If his point was the notion Adams only believed in fair trials for British subjects at least we know his son, John Quincy Adamas believed that the Africans on the Armistad were entitled to a fair trial. Even if John Adams did think that, we have to remember that in those days “all men are created equal” meant “all white males who owned property”, although I think Abigail pretty much had him convinced that women otherwise.
I wish there was a way to edit after posting as my last sentence obviously needs “that women” struck out.
The colonists knew that they were British subjects living in the Americas; they thought of themselves as citizens of the colony where they lived, though. The “nationalist” thinking only came later with the Constitution.
Come on, Eric…
How on earth does this apply to the cartoon? The point of the cartoon doesn’t concern whether or not America was a single united country at this time of the Boston massacre, the point of it is that there were American values common to all the colonies at the time. That sentiment was the basis for the Declaration of Independence, signed 11 years before the Constitution, which included many of these values as the justification for seccession from GB. In fact, take a look at this line of the Declaration:
For depriving us in many cases, of the benefits of trial by jury:
And lay off the ad hominems. It only makes you seem more deluded.

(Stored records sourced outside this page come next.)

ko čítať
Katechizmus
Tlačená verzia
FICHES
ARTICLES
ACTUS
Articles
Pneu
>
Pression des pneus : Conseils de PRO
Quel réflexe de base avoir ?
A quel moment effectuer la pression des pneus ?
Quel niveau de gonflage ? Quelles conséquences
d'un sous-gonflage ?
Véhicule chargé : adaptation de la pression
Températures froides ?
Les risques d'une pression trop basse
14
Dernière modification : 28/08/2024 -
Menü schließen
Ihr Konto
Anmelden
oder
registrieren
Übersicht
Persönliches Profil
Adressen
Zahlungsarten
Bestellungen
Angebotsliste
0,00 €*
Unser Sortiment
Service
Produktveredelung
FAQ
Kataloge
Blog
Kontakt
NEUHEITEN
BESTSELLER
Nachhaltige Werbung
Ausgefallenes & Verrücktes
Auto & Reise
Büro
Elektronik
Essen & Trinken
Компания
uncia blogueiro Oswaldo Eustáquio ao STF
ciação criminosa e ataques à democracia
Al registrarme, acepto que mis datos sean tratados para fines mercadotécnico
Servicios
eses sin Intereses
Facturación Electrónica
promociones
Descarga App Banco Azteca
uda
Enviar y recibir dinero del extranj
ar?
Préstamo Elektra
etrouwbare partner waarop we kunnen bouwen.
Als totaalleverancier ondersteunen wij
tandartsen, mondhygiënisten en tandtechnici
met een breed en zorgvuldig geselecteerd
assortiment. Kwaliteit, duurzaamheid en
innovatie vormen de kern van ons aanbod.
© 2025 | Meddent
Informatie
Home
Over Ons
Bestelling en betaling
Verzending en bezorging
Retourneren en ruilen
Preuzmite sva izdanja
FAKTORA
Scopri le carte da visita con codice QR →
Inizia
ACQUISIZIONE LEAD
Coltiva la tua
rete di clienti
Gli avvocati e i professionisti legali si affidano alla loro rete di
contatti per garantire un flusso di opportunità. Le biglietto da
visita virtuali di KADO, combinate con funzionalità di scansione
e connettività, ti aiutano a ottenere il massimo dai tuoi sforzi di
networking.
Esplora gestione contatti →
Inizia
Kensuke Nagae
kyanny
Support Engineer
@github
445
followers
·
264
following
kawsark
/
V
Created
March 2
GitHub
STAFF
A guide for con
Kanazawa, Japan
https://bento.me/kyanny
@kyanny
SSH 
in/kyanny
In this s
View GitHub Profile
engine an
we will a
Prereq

Sorry – I’ll type s-l-o-w-e-r next time. Maybe that will help you.
The point is: The Law. When you are in this country, you are subject to the law; ignorance is no defense. When you travel and holiday in any other country, from Afghanistan to Zanzibar, you are subject to, The Law as well, whatever it is. Here, we have what we call The Constitution. England has a Magna Carta. Whether you are a citizen or a tourist, you are subject to, The Law. When you get into trouble, you are subject to, The Law. When in another country, and you are involved in a crime, the US State Department can help guide you, but they cannot circumvent, The Law. So, in this country, The Law is: you get representation in a felony case, free if you cannot afford it yourself. Lucky you. Nothing new here. The only thing new, actually, is used, in that Lizzie Borden Cheney, the non-Lesbian daughter of Dickless the Darth hiding in the shadows unconvicted felon war profiteer Chainee, is a re-hash of the last Congressional fear mongering hack, Joe McCarthy. Why are we wasting our efforts on this silliness when truly important issues are at stake? Oh, the stake has a purpose…
We have a few bad laws but mostly good laws. Either way, “The Law is The Law” and should apply to Anyone whom our country has jurisdiction over. That includes our alleged enemies. We should trust in our laws to come to the correct conclusions in court and if felt not correct then an appeal can be made.
If our country was to restrict lawyers to only those clients that we approve of, then where’s the justice? If our country allowed the court appointed lawyers to decide whether or not to take a particular case, then where’s the justice? Lawyers are allowed to defend anyone they chose unless appointed by the courts to defend someone and then they are required by law to defend that client to their best ability. Our laws speak to “Conflicts of Interest” in courts and there are procedures to follow and appeals can be made. Without a conflict of interest then there is no reason for any lawyer not to be involved in any case they choose without future reprisal from any government agency.
It’s funny how those that profess to be “Conservatives” mostly are afraid of our courts screwing up and letting our enemies go. Everyone feels some concern about the outcomes of the trials, but we should trust in our system and appeal if needed.